Le maire d'Istanbul condamné à de la prison
Des dizaines de milliers de personnes ont manifesté hier à Istanbul pour protester contre la condamnation du maire de la métropole turque. Ekrem İmamoğlu (CHP) avait été condamné mercredi en première instance à deux ans et demi de prison, et à une interdiction d'exercer un mandat politique pour la même durée, pour avoir "offensé" les membres du collège électoral. Si l'opposition se montre unie dans la rue, il lui faudra néanmoins prendre une décision délicate, jugent les chroniqueurs.
Le dilemme de l'opposition
L'alliance de six partis qui s'est formée contre Erdoğan se retrouve désormais confrontée à un choix difficile, constate Süddeutsche Zeitung :
«Déjà épineuse, la question du choix d'un chef de file pour les élections a encore gagné en complexité. Faut-il choisir le maire d'Istanbul, dont la cote de popularité a atteint un niveau record avec ce procès jugé inique, mais qui risque d'être définitivement écarté de la course après une procédure en appel - accélérée - qui confirmerait son inéligibilité ? Ou faut-il envoyer un autre candidat, moins populaire et qui a donc moins de chances de gagner ? Cette question risque d'affaiblir la cohésion de l'alliance. Ce qui ferait le jeu d'Erdoğan.»
Désigner Imamoğlu candidat
La décision du tribunal pourrait précipiter la décision de l'opposition, estime Sözcü :
«En choisissant de l'éloigner de la scène politique en faisant appel à un appareil judiciaire à sa botte, le gouvernement montre qu'Imamoğlu est le candidat que Tayyip Erdoğan redoute le plus dans la course à la présidentielle. ... Dès lors, les six partis d'opposition ne doivent pas attendre la décision de la Cour d'appel et de la Cour de cassation, et désigner sans tarder Ekrem İmamoğlu comme candidat à la présidentielle. Il reviendra au gouvernement de voir comment il entend procéder par la suite.»
C'est un piège !
Désigner Imamoğlu dès aujourd'hui comme le candidat de l'opposition serait une erreur, estime pour sa part le quotidien kémaliste Cumhuriyet :
« Si tel était le cas, la procédure qui interdit à Imamoğlu d'exercer un mandat politique pouvant aboutir d'ici six mois, juste avant les élections, cela pourrait donc bloquer sa candidature. Par ailleurs, la mairie d'Istanbul reviendrait à nouveau à l'AKP. ... C'est un piège ! Il faut que les six partis d'opposition se réunissent, s'entendent sur un candidat commun, mettent fin au débat et se rassemblent autour de ce projet. Ce serait la voie la plus judicieuse.»

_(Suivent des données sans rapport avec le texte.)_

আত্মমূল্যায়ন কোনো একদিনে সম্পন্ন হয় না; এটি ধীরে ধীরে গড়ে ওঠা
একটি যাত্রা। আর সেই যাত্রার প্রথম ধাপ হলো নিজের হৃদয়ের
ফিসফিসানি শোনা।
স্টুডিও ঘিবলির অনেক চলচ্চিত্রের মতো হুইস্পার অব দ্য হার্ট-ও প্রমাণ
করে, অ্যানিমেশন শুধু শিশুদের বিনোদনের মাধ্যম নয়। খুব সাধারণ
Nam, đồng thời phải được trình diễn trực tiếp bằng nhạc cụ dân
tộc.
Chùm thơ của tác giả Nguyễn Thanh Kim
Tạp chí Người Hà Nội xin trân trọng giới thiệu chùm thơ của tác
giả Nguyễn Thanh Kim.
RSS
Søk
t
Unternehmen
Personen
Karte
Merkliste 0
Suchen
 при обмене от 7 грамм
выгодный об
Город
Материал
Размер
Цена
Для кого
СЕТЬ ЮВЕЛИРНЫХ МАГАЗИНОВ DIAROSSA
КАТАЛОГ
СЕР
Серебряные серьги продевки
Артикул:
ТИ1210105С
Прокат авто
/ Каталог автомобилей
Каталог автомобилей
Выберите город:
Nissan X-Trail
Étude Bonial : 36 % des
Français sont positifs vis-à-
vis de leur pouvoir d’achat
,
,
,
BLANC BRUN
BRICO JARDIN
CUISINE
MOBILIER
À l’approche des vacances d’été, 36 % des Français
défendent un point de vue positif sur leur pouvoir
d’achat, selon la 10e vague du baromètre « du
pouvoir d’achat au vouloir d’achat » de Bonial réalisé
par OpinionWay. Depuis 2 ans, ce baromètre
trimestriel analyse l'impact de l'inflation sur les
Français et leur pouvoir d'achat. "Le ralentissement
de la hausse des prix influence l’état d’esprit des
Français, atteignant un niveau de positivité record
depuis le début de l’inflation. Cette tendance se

Se débarrasser de l'autocrate par les urnes
Sur le portail T24, le chroniqueur Hasan Cemal espère que ce verdict inique mobilisera les électeurs de l'opposition :
«Il s'agit d'un coup porté à la justice, mais aussi d'une atteinte à la volonté et à la voix du peuple. ... On constate à nouveau que le système judiciaire turc a été transformé en une institution soumise au pouvoir. En d'autres termes, la justice est entre les mains d'un seul homme, le locataire du palais présidentiel. ... Un sentiment d'injustice commence à me submerger. Pour la première fois depuis longtemps, je reprends espoir. Non, nous ne céderons pas ; oui, nous résisterons au nom de la démocratie, du droit et de la liberté, et grâce aux voix du peuple exprimés dans les urnes, nous renverrons l'autocrate chez lui.»
Un verdict qui ne plaira pas non plus à Erdoğan
La décision ne va pas dans le sens de la démocratie, juge également le chroniqueur Abdulkadir Selvi dans le quotidien pro-AKP Hürriyet :
«Je suis convaincu que la politique doit se faire dans les meetings électoraux et dans les urnes, et non par le biais d'interdictions décrétées par les tribunaux. ... Car Ekrem İmamoğlu ne sera pas le seul en payer le prix ; notre démocratie et la classe politique en feront les frais elles aussi. ... Je pense que le président Erdoğan sera lui aussi mécontent de ce verdict. Que se passe-t-il donc ? Que cherche-t-on donc à manigancer par le biais de la justice ? Il ne faut pas oublier que ce pays est dirigé par Erdoğan, lequel, par le passé, a lui-même été jeté en prison pour avoir lu un poème et frappé d'interdiction politique.»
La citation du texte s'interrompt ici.